The LD50 for males was calculated to be 1713.01 mg/kg with 95% confidence interval of 2425.74 - 1209.70 mg/kg; female LD50 was calculated to be 1395.61 with a 95% confidence interval of 2149.87 - 905.98; the combined (male and female) LD50 was calculated to be 1467.12 mg/kg with a 95% confidence interval of 1871.24 - 1150.28 mg/kg.

A total of fifty-three animals out of seventy succumbed during the course of the study. Animals died in every dose group. Group 4 (3160 mg/kg), Group 5 (1640 mg/kg), Group 6 (6810 mg/kg) and Group 7 (10000 mg/kg) each lost ten animals.

The most frequently observed toxicological signs were dry rales, hypoactivity, oral discharge, and in Group 7 ataxia. Also observed were: wet rales, dyspnea, hypopnea and nasal discharge.

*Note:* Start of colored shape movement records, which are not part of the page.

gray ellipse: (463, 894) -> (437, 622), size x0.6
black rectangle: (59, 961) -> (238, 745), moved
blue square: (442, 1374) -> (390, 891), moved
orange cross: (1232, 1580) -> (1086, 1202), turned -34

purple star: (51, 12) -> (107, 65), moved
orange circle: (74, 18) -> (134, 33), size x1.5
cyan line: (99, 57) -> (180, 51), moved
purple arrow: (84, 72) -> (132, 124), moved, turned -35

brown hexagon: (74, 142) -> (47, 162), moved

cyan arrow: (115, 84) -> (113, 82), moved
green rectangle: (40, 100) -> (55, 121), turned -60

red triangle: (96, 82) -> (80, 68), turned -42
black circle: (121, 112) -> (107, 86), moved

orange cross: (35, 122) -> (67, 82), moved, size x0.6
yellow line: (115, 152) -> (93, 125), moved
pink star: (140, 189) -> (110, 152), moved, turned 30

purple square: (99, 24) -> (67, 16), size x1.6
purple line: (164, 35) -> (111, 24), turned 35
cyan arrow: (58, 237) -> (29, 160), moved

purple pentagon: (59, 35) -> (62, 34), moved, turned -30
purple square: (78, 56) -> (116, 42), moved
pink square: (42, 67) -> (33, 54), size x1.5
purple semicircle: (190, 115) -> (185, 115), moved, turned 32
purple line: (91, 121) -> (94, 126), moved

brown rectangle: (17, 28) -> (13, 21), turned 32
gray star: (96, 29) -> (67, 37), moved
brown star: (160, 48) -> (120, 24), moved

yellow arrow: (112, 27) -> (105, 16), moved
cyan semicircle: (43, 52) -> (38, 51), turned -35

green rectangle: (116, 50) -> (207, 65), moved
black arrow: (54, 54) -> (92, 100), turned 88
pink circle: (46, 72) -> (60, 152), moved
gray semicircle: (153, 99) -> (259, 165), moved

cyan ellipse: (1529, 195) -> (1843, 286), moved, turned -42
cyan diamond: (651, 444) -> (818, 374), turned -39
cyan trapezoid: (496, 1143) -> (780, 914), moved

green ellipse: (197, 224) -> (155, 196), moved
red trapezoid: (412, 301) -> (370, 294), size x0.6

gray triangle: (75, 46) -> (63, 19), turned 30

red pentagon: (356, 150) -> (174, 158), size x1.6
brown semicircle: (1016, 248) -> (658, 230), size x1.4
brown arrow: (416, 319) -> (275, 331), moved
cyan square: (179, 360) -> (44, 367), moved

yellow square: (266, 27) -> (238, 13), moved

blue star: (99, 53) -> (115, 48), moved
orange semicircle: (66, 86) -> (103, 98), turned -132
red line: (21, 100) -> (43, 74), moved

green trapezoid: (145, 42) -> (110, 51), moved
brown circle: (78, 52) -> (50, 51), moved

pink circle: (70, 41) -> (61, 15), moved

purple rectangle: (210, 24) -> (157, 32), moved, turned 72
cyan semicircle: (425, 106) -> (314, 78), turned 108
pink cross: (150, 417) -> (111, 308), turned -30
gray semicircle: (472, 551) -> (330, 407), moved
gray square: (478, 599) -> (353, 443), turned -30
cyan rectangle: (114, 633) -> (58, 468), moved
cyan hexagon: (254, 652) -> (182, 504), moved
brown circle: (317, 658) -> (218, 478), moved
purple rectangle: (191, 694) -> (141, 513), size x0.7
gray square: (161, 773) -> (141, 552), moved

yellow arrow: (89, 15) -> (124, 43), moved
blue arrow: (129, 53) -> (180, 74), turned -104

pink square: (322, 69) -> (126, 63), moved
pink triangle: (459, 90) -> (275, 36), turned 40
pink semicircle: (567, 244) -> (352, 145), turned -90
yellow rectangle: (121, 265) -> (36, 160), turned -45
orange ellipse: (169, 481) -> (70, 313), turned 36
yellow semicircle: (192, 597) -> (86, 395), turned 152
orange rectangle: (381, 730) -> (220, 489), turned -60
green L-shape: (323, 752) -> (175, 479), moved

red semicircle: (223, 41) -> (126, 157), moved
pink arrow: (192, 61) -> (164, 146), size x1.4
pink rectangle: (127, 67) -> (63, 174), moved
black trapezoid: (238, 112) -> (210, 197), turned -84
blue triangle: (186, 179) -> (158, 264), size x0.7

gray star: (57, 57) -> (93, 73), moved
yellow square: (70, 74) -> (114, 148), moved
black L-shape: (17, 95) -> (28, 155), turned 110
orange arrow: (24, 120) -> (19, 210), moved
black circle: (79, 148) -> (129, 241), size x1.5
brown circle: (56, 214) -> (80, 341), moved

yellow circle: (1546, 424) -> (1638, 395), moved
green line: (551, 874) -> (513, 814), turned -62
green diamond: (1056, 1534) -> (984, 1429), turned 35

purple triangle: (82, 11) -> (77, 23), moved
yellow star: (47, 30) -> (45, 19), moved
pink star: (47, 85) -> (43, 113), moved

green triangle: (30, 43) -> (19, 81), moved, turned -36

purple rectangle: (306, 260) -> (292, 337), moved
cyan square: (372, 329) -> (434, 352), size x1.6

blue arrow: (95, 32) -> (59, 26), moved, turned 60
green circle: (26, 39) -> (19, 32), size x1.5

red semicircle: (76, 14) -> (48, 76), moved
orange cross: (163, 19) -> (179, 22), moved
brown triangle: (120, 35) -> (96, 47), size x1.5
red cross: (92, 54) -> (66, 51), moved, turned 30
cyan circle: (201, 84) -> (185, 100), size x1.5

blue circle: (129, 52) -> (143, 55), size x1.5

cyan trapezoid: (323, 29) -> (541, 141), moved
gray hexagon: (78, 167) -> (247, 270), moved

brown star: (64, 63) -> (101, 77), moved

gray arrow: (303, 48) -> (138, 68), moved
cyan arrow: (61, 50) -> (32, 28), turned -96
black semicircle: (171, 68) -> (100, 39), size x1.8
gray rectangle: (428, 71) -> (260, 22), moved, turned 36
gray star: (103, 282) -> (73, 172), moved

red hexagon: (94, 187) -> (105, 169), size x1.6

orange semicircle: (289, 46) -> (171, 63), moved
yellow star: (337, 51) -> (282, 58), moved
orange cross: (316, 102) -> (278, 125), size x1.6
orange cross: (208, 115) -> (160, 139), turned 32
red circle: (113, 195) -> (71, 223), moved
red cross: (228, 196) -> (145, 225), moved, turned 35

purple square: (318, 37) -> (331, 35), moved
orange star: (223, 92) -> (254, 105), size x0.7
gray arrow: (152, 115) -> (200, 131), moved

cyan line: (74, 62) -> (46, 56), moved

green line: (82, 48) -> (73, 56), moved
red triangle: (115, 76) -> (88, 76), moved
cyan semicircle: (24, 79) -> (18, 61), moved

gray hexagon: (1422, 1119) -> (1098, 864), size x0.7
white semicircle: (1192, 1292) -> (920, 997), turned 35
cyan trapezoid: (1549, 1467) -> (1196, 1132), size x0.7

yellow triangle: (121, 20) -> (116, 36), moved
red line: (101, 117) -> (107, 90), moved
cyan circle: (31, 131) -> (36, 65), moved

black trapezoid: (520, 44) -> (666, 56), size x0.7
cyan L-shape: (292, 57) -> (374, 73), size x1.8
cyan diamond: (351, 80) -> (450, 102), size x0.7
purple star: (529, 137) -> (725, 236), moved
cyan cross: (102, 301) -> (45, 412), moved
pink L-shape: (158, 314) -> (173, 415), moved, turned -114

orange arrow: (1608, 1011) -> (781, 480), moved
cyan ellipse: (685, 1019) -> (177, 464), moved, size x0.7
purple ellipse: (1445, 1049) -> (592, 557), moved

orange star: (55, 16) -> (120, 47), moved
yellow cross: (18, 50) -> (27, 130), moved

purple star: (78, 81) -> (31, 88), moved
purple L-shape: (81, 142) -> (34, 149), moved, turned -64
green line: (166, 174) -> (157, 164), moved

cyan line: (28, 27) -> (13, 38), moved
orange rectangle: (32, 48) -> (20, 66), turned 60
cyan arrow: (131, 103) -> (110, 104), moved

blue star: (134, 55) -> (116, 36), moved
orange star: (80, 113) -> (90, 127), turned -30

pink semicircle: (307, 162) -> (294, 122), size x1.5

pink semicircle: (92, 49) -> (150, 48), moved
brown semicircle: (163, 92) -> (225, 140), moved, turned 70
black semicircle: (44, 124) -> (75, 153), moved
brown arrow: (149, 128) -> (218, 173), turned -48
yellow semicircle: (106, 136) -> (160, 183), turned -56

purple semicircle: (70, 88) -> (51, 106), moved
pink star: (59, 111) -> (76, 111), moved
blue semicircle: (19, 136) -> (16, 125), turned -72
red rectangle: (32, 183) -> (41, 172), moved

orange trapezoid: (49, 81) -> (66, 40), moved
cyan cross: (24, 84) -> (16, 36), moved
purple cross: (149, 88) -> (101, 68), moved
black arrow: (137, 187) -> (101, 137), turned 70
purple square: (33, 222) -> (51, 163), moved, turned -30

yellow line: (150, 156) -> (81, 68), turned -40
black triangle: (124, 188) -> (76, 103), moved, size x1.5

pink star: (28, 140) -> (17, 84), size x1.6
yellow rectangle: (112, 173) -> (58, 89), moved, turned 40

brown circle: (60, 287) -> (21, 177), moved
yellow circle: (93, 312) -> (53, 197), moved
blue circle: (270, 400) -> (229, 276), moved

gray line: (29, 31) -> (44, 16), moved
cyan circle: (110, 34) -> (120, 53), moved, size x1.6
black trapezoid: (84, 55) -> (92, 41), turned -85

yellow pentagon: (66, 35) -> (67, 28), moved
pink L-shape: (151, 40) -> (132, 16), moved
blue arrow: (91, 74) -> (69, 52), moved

Mean body weights at the end of the study showed an increase over the pre-dose mean weights for the animals that survived, those that succumbed had a loss in weight from the pre-dose mean.

The most frequently observed internal abnormalities at necropsy were reddening and/or distension of the gastro-intestinal tract (forty-one animals), distended stomachs containing either gas or fluid (twenty-one animals), reddened stomachs (sixteen animals), dark red to black stomach fundus (seventeen animals), and thickened and reddened stomach fundus (fourteen animals).